The state Bond Commission has committed $5 billion over five years to funding transportation improvements, Steinberg said.
“That’s necessary, not for grand projects, but for design work, for state of good repair that’s been ignored for many years,” Steinberg said.
Lyle Wray, director of the Capitol Region Council of Governments, said transportation funding can’t be an “on again and off again” proposition because it won’t get done, and transportation projects need a lot of lead time.
Don Shubert of the Connecticut Construction Industries Association said most of Connecticut’s highways were built 50 years ago, and in the case of four rail bridges, 100 years ago.
But for a lot of people, the state of disrepair is “virtually invisible,” Shubert said. That’s until something happens.
“Transportation affects everybody in Connecticut, every day,” Shubert said.
Highway accessibility was the number one factor in relocation decisions cited by corporate executives, according to Area Developments annual survey.

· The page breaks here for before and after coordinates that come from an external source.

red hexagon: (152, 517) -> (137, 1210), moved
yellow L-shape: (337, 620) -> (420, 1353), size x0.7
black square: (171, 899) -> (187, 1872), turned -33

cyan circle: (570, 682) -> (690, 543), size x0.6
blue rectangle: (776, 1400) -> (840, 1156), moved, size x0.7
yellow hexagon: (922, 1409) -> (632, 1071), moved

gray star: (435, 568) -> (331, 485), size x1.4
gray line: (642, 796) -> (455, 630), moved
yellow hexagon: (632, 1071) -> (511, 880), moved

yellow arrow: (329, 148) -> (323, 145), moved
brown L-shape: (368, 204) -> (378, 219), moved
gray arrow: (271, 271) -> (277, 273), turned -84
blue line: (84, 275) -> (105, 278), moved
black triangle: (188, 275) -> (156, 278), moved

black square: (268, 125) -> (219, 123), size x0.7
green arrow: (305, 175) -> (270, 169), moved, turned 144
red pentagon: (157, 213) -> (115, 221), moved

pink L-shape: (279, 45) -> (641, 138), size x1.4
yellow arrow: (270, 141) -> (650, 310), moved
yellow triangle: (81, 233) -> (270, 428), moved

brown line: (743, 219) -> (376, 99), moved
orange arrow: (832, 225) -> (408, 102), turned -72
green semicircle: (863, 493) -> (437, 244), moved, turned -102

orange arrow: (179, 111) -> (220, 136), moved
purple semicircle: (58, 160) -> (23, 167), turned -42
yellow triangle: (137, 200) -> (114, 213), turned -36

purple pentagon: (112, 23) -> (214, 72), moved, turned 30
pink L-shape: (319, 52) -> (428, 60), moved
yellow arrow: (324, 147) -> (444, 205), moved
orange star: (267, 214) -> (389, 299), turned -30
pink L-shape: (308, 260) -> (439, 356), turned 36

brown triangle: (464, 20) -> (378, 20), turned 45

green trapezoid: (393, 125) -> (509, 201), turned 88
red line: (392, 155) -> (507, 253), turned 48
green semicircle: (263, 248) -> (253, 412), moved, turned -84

Cassano said the state for many years had the highest per capita income in the country, but he doesn’t believe the state will be able maintain that reputation because the jobs being created today don’t pay as well. He said without improving transportation, the state isn’t going to “create the industry that’s going to create the jobs that pay the kinds of (salaries) to return money to the income tax that comes to the state.”
But should the state also look at implementing tolls or raising taxes in order to have money to set aside for these transportation projects?
Cassano said that is likely part of the discussion between legislative leaders and Malloy, who are in closed-door budget negotiations in preparation for a special session.
“How much can we afford to put aside now? Look, there’s good years and there’s bad years. The lockbox protects the bad years,” he said.
Pressed on whether taxes increases should be part of the discussion, Cassano said “tax increases can’t be a part of it. We’ve had just too much in tax increases in the last couple of years.”